#### [WHAT THE TASK REQUIRES]
From the entries below, copy out all lines holding "aktueller".

#### [RECORD EXCERPTS]
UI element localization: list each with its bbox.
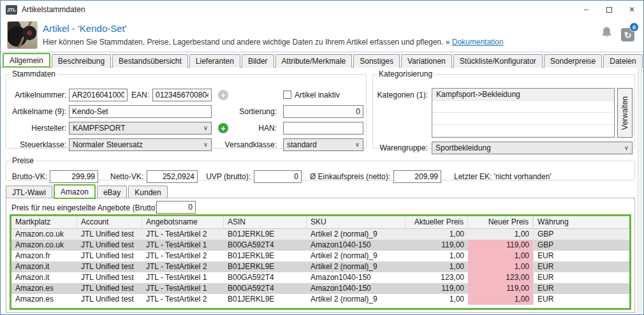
ean-input[interactable] xyxy=(152,89,212,101)
neupreis-input[interactable] xyxy=(156,201,196,214)
column-header-account[interactable]: Account xyxy=(77,216,142,228)
cell-aktueller-preis: 119,00 xyxy=(406,240,468,251)
table-row[interactable]: Amazon.itJTL Unified testJTL - TestArtik… xyxy=(11,272,629,283)
verwalten-button[interactable]: Verwalten xyxy=(617,88,633,138)
main-tab-strip: AllgemeinBeschreibungBestandsübersichtLi… xyxy=(1,53,643,68)
tab-allgemein[interactable]: Allgemein xyxy=(3,53,50,68)
table-row[interactable]: Amazon.itJTL Unified testJTL - TestArtik… xyxy=(11,261,629,272)
tab-bestandsübersicht[interactable]: Bestandsübersicht xyxy=(112,54,188,68)
amazon-price-table-body: Amazon.co.ukJTL Unified testJTL - TestAr… xyxy=(11,229,629,305)
cell-account: JTL Unified test xyxy=(77,294,142,305)
brutto-vk-input[interactable] xyxy=(50,170,98,183)
tab-sonstiges[interactable]: Sonstiges xyxy=(353,54,400,68)
sortierung-label: Sortierung: xyxy=(198,105,277,118)
cell-angebotsname: JTL - TestArtikel 2 xyxy=(142,261,224,272)
cell-marktplatz: Amazon.it xyxy=(11,272,77,283)
cell-waehrung: EUR xyxy=(533,283,629,294)
window-title: Artikelstammdaten xyxy=(22,5,85,14)
sortierung-input[interactable] xyxy=(283,105,363,118)
cell-sku: Artikel 2 (normal)_9 xyxy=(307,261,406,272)
cell-sku: Artikel 2 (normal)_9 xyxy=(307,251,406,261)
kategorisierung-legend: Kategorisierung xyxy=(377,70,434,78)
kategorie-list-item[interactable]: Kampfsport->Bekleidung xyxy=(432,89,614,101)
chevron-down-icon: ∨ xyxy=(355,141,360,148)
cell-asin: B01JERKL9E xyxy=(224,261,307,272)
cell-marktplatz: Amazon.es xyxy=(11,294,77,305)
versandklasse-select[interactable]: standard ∨ xyxy=(283,138,363,151)
price-tab-kunden[interactable]: Kunden xyxy=(128,186,167,199)
tab-dateien[interactable]: Dateien xyxy=(603,54,642,68)
column-header-martkplatz[interactable]: Martkplatz xyxy=(11,216,77,228)
artikel-inaktiv-checkbox[interactable] xyxy=(283,91,291,99)
column-header-angebotsname[interactable]: Angebotsname xyxy=(142,216,224,228)
tab-stückliste-konfigurator[interactable]: Stückliste/Konfigurator xyxy=(453,54,543,68)
kategorie-list-empty-row xyxy=(432,125,614,137)
han-input[interactable] xyxy=(283,122,363,135)
price-tab-strip: JTL-WawiAmazoneBayKunden xyxy=(6,184,169,198)
cell-marktplatz: Amazon.fr xyxy=(11,251,77,261)
hersteller-select[interactable]: KAMPFSPORT ∨ xyxy=(69,122,212,135)
cell-account: JTL Unified test xyxy=(77,272,142,283)
verwalten-label: Verwalten xyxy=(620,96,629,130)
hersteller-label: Hersteller: xyxy=(6,122,66,135)
cell-account: JTL Unified test xyxy=(77,229,142,240)
article-image-thumbnail[interactable] xyxy=(7,21,38,49)
tab-variationen[interactable]: Variationen xyxy=(401,54,452,68)
jtl-logo-icon: JTL xyxy=(6,5,17,15)
dokumentation-link[interactable]: Dokumentation xyxy=(452,38,504,47)
steuerklasse-select[interactable]: Normaler Steuersatz ∨ xyxy=(69,138,212,151)
versandklasse-label: Versandklasse: xyxy=(198,138,277,151)
netto-vk-input[interactable] xyxy=(147,170,198,183)
table-row[interactable]: Amazon.frJTL Unified testJTL - TestArtik… xyxy=(11,251,629,261)
warengruppe-select[interactable]: Sportbekleidung ∨ xyxy=(432,142,633,154)
column-header-sku[interactable]: SKU xyxy=(307,216,406,228)
tab-beschreibung[interactable]: Beschreibung xyxy=(52,54,111,68)
kategorie-list-empty-row xyxy=(432,113,614,125)
tab-lieferanten[interactable]: Lieferanten xyxy=(189,54,240,68)
steuerklasse-value: Normaler Steuersatz xyxy=(73,140,143,149)
page-header: Artikel - 'Kendo-Set' Hier können Sie St… xyxy=(1,18,643,52)
cell-neuer-preis: 123,00 xyxy=(468,272,533,283)
sync-button[interactable]: ↻ 0 xyxy=(621,26,634,41)
vertical-scrollbar[interactable] xyxy=(638,68,642,312)
add-ean-icon[interactable]: + xyxy=(218,90,228,100)
price-tab-ebay[interactable]: eBay xyxy=(97,186,127,199)
kategorie-list-empty-row xyxy=(432,101,614,113)
cell-waehrung: EUR xyxy=(533,261,629,272)
table-row[interactable]: Amazon.co.ukJTL Unified testJTL - TestAr… xyxy=(11,240,629,251)
column-header-währung[interactable]: Währung xyxy=(533,216,629,228)
bell-icon[interactable] xyxy=(601,26,612,40)
steuerklasse-label: Steuerklasse: xyxy=(6,138,66,151)
einkaufspreis-input[interactable] xyxy=(393,170,441,183)
brutto-vk-label: Brutto-VK: xyxy=(9,170,47,183)
close-button[interactable]: ✕ xyxy=(620,1,643,18)
column-header-neuer-preis[interactable]: Neuer Preis xyxy=(468,216,533,228)
table-row[interactable]: Amazon.esJTL Unified testJTL - TestArtik… xyxy=(11,294,629,305)
preise-groupbox: Preise Brutto-VK: Netto-VK: UVP (brutto)… xyxy=(6,156,635,180)
cell-aktueller-preis: 119,00 xyxy=(406,283,468,294)
tab-attribute-merkmale[interactable]: Attribute/Merkmale xyxy=(275,54,353,68)
price-tab-jtl-wawi[interactable]: JTL-Wawi xyxy=(6,186,52,199)
column-header-asin[interactable]: ASIN xyxy=(224,216,307,228)
cell-neuer-preis: 119,00 xyxy=(468,283,533,294)
tab-bilder[interactable]: Bilder xyxy=(242,54,274,68)
price-tab-amazon[interactable]: Amazon xyxy=(54,184,96,199)
cell-neuer-preis: 1,00 xyxy=(468,251,533,261)
minimize-button[interactable]: – xyxy=(574,1,597,18)
chevron-down-icon: ∨ xyxy=(624,144,629,151)
tab-sonderpreise[interactable]: Sonderpreise xyxy=(544,54,602,68)
table-row[interactable]: Amazon.co.ukJTL Unified testJTL - TestAr… xyxy=(11,229,629,240)
cell-asin: B01JERKL9E xyxy=(224,294,307,305)
cell-marktplatz: Amazon.es xyxy=(11,283,77,294)
table-header-row: MartkplatzAccountAngebotsnameASINSKUAktu… xyxy=(11,216,629,229)
column-header-aktueller-preis[interactable]: Aktueller Preis xyxy=(406,216,468,228)
artikelname-input[interactable] xyxy=(69,105,212,118)
sync-badge: 0 xyxy=(629,22,639,32)
versandklasse-value: standard xyxy=(287,140,317,149)
uvp-input[interactable] xyxy=(254,170,302,183)
cell-account: JTL Unified test xyxy=(77,251,142,261)
maximize-button[interactable] xyxy=(597,1,620,18)
table-row[interactable]: Amazon.esJTL Unified testJTL - TestArtik… xyxy=(11,283,629,294)
cell-sku: Artikel 2 (normal)_9 xyxy=(307,229,406,240)
cell-sku: Amazon1040-150 xyxy=(307,272,406,283)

#### [OUTPUT OF THE TASK]
cell-aktueller-preis: 119,00 xyxy=(406,240,468,251)
cell-aktueller-preis: 119,00 xyxy=(406,283,468,294)
column-header-aktueller-preis[interactable]: Aktueller Preis xyxy=(406,216,468,228)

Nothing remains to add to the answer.